Estas dos niñas eran primas y hablaban ruso entre ellas, y también con otro de los niños de mi clase. La rubia no era mi clase sino que estaba en CE2 (creo). Me contó que había nacido en Ucrania pero se había mudado a Francia cuando arrancó la guerra. La otra niña —que sí estaba en mi clase—, creo que había nacido aquí pero sus padres eran de Rusia. Me sorprendió la cantidad de niños rusoparlantes que había en la escuela.
Estoy seguro de que me estoy olvidando de contarte varios detalles, pero bueno, ya te contaré más en mis relatos de los miércoles subsiguientes.
A las 18:00 me despedí y arranqué la larga caminata de regreso a casa.
Jueves 3 de septiembre.
Me pasé la mañana preparando mi mochila para el viaje. Al mediodía fui a Auchan a comprar provisiones (23€), incluyendo jamón y queso para hacerme sándwiches para el largo trayecto en tren que me esperaba más tarde.
A las 17:45 me tomé un tren de Mouans-Sartoux a Cannes.
Cuando llegué a la estación de Cannes y vi la pantalla anunciando las partidas, no podía creer lo que veía: todos los trenes —incluyendo el mío— estaban retrasados.

Había un TGV que estaba programado para salir a las 17:30 rumbo a París, y que terminó saliendo a las 19:40, es decir tuvo un retraso de dos horas y diez minutos. Esto en Japón no pasaba. No pero en serio no puedo entender cómo un país tan rico como Francia puede tener tantos problemas y retrasos tan frecuentes y tan prolongados en su red ferroviaria. Uno creería que con lo caro que cuestan los billetes de tren aquí (porque son caros), podrían permitirse ofrecer un mejor servicio…
Esperé un rato mi tren en una terraza oculta que tenía la estación de Cannes. Digo «oculta» porque la descubrí de casualidad. Como no había nada en la terraza, no mucha gente iba allí. Aparte de mí solo había un grupo de cuatro chicas adolescentes haciéndose fotos y vídeos para las redes. Noté que unas de ellas estaban fumando con un cigarrillo electrónico. También noté que estaban hablando en ruso.

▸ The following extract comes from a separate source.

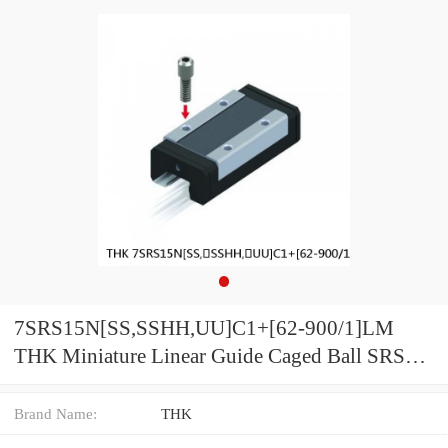
7SRS15N[SS,​SSHH,​UU]C1+[62-900/1]LM
THK Miniature Linear Guide Caged Ball SRS
Series
Brand Name:
THK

Tras veinte minutos de retraso, a las 19:50 finalmente me subí a mi tren nocturno rumbo a París. Me había costado 50€. Este tren tenía cosas positivas y negativas. Lo positivo es que tenía baños gratuitos, tomacorrientes para cargar mis dispositivos y wifi gratuito. Lo negativo es que los asientos no se reclinaban y eran medio incómodos para dormir. Igual pude dormir, aunque no sé bien cuánto.